(Page-level text extractions)
○ ○ ○

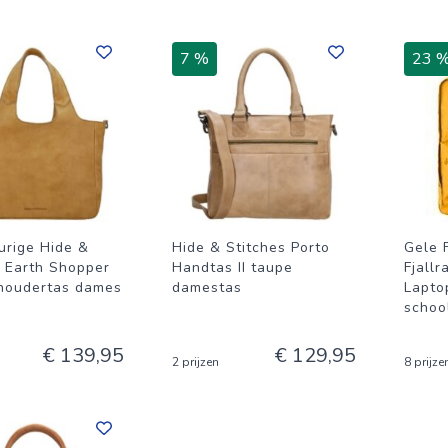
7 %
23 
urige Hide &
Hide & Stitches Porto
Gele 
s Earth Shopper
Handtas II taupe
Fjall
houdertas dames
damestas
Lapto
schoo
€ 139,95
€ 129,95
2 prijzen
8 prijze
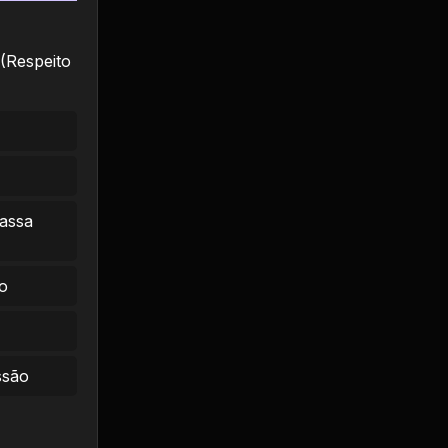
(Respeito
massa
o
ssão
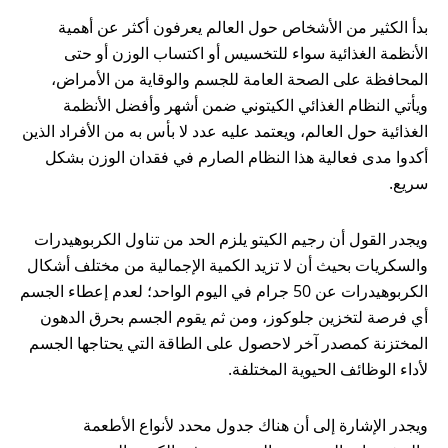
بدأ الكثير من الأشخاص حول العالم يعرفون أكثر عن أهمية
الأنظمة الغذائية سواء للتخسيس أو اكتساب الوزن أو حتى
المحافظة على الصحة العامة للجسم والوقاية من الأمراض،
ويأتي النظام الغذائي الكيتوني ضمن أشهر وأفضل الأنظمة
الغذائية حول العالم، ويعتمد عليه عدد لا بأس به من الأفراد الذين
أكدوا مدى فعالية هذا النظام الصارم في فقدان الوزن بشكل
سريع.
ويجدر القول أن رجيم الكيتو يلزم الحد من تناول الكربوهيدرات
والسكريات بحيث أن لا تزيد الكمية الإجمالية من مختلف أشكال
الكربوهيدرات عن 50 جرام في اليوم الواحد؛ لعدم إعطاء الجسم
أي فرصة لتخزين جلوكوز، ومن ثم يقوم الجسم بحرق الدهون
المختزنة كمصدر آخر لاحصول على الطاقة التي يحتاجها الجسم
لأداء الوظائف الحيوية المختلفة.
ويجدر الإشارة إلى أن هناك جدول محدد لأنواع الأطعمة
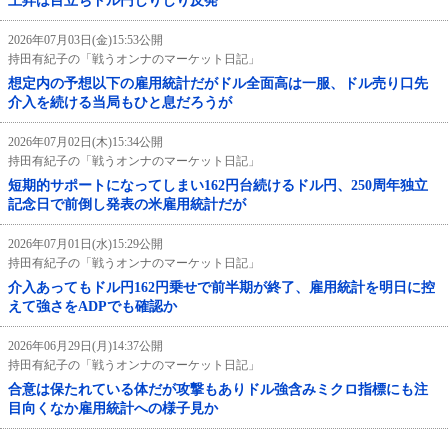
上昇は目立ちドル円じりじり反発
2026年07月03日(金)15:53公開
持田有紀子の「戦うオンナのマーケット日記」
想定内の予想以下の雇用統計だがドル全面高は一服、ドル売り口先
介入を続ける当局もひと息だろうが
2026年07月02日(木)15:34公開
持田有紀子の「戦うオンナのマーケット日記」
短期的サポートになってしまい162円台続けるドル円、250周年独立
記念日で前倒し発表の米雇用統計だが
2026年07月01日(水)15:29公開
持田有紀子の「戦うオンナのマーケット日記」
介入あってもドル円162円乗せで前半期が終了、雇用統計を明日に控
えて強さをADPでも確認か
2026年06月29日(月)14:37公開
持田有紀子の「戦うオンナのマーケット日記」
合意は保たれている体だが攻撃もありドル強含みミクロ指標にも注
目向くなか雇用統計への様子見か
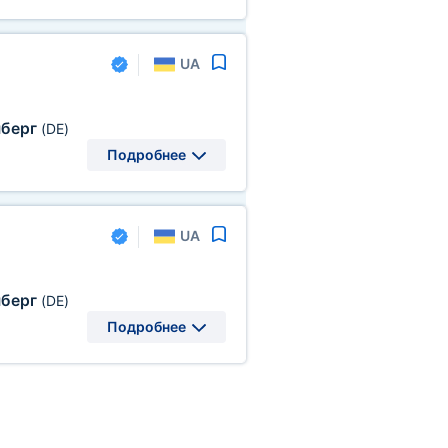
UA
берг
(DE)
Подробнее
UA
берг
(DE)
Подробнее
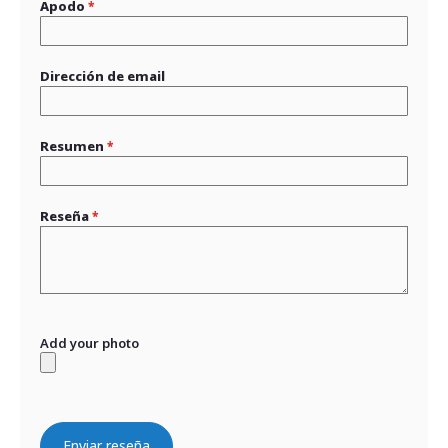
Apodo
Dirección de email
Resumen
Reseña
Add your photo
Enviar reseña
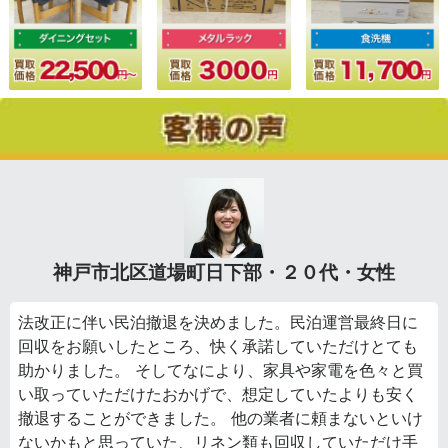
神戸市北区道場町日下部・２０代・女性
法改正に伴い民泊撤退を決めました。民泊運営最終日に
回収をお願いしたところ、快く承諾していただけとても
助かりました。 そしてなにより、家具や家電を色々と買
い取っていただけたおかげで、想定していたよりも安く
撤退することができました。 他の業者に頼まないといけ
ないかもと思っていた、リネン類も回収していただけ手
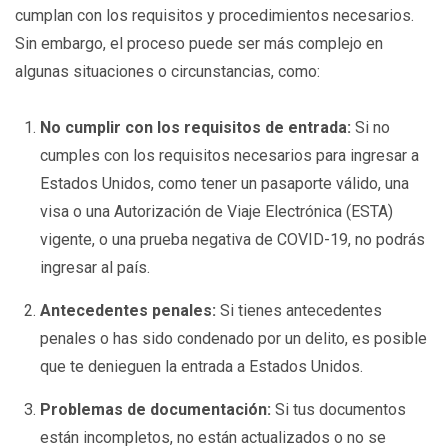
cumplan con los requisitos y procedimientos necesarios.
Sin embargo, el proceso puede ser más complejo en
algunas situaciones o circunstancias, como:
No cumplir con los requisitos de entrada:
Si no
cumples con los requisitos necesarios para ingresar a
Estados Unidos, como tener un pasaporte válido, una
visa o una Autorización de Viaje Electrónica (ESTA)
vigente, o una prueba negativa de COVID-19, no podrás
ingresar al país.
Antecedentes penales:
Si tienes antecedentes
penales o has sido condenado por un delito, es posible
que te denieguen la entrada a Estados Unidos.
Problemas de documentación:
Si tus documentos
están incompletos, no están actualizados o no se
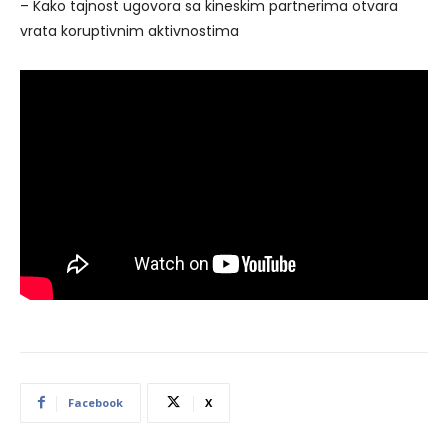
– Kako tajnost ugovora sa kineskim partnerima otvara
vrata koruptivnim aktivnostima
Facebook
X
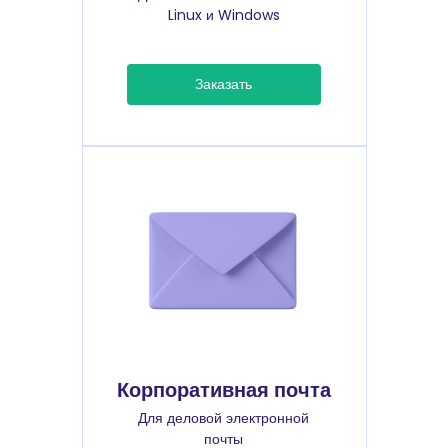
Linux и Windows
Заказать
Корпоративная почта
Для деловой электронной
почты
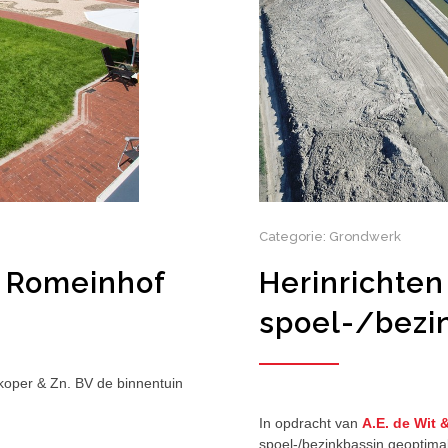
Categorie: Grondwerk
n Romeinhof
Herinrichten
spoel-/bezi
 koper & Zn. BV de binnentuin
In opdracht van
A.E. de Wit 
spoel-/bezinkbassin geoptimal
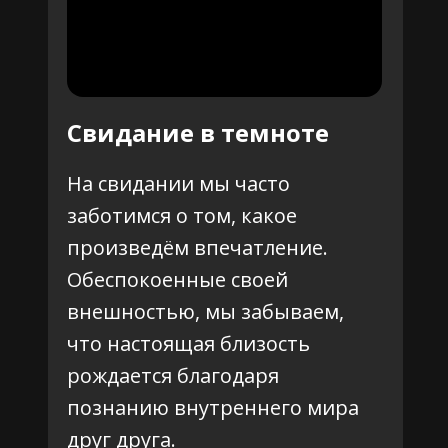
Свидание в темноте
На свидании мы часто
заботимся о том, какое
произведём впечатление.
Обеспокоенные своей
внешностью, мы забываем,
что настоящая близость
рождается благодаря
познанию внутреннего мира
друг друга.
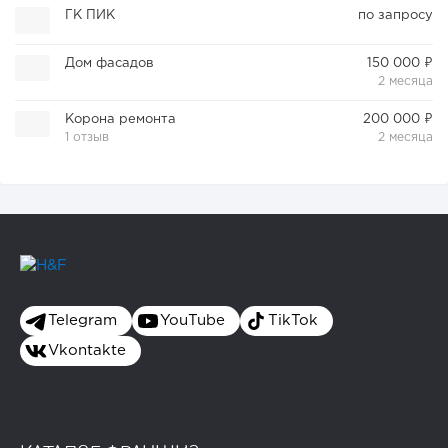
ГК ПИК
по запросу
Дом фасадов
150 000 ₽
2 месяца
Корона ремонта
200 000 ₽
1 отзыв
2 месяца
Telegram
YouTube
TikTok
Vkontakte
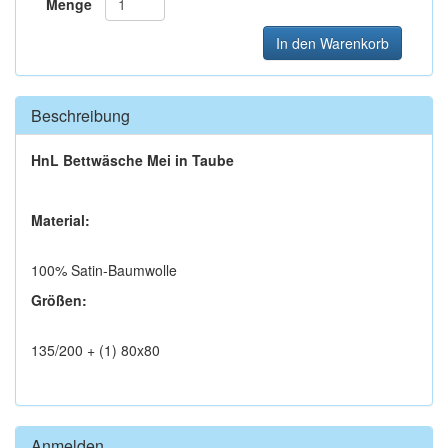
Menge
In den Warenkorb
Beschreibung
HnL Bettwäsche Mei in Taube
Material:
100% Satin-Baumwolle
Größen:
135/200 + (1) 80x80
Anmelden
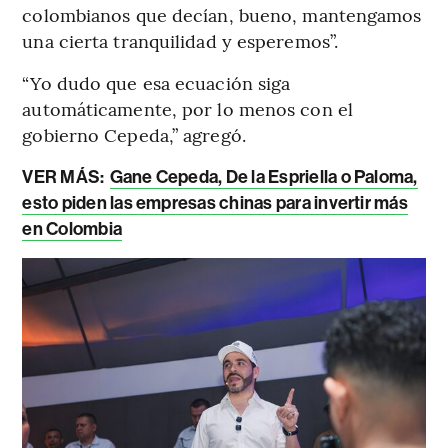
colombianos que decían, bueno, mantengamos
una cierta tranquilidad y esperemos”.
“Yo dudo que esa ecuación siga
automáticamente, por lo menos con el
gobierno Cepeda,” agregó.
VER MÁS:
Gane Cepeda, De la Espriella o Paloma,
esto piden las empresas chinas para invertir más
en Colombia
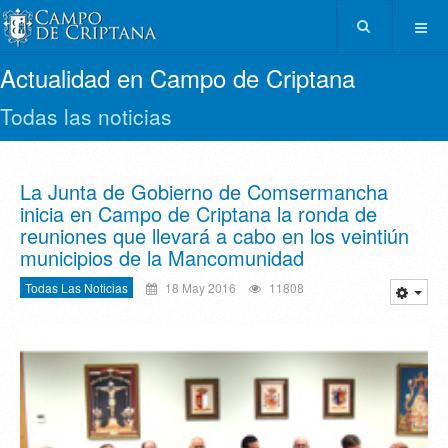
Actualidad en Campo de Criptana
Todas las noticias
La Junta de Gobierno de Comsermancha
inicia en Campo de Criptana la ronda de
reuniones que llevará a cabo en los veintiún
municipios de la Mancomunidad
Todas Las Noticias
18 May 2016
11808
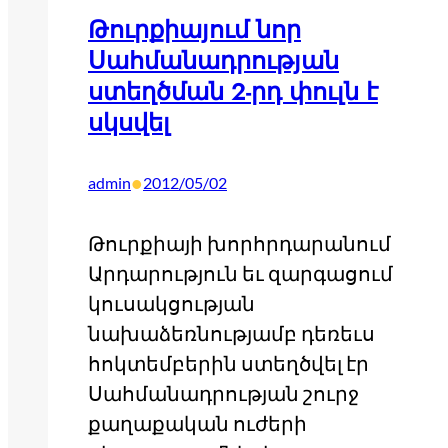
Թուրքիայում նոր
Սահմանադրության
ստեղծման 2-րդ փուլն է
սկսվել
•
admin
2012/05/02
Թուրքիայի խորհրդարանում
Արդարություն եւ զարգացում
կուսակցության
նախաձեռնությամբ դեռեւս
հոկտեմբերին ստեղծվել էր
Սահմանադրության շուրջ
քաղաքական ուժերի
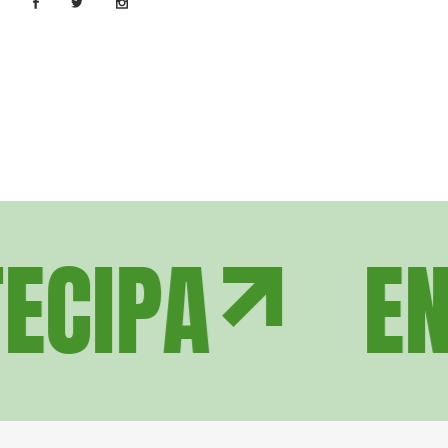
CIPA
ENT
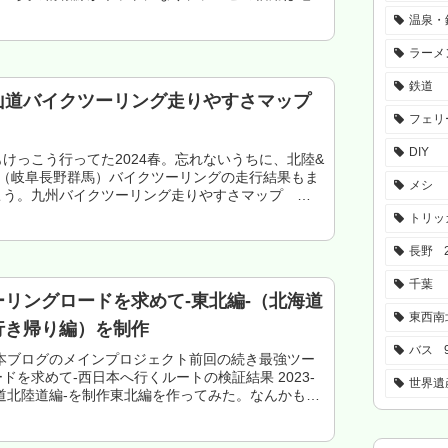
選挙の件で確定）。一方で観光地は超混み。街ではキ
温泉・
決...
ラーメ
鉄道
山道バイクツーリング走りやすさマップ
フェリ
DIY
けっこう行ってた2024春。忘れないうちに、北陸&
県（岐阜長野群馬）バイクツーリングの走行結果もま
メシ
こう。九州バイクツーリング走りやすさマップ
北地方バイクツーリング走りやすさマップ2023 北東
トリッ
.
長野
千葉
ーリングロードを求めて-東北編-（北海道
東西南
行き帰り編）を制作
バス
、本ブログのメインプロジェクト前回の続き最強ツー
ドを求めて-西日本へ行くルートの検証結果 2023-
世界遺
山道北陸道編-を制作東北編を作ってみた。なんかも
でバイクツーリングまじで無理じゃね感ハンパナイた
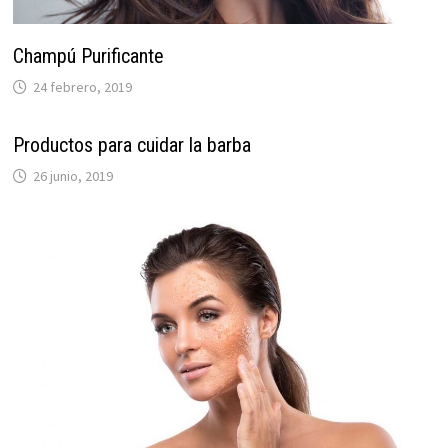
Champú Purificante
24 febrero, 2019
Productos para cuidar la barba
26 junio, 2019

○ ○ ○

#### Task:
Going by the data above, the answer is exactly the lines from the one holding "познанию внутреннего мира" to the one holding "Gane Cepeda, De", both kept, with the pictures left out.

#### Written response:
познанию внутреннего мира
друг друга.
ГК ПИК
по запросу
Дом фасадов
150 000 ₽
2 месяца
Корона ремонта
200 000 ₽
1 отзыв
2 месяца
Telegram
YouTube
TikTok
Vkontakte
Menge
In den Warenkorb
Beschreibung
HnL Bettwäsche Mei in Taube
Material:
100% Satin-Baumwolle
Größen:
135/200 + (1) 80x80
Anmelden
colombianos que decían, bueno, mantengamos
una cierta tranquilidad y esperemos”.
“Yo dudo que esa ecuación siga
automáticamente, por lo menos con el
gobierno Cepeda,” agregó.
VER MÁS:
Gane Cepeda, De la Espriella o Paloma,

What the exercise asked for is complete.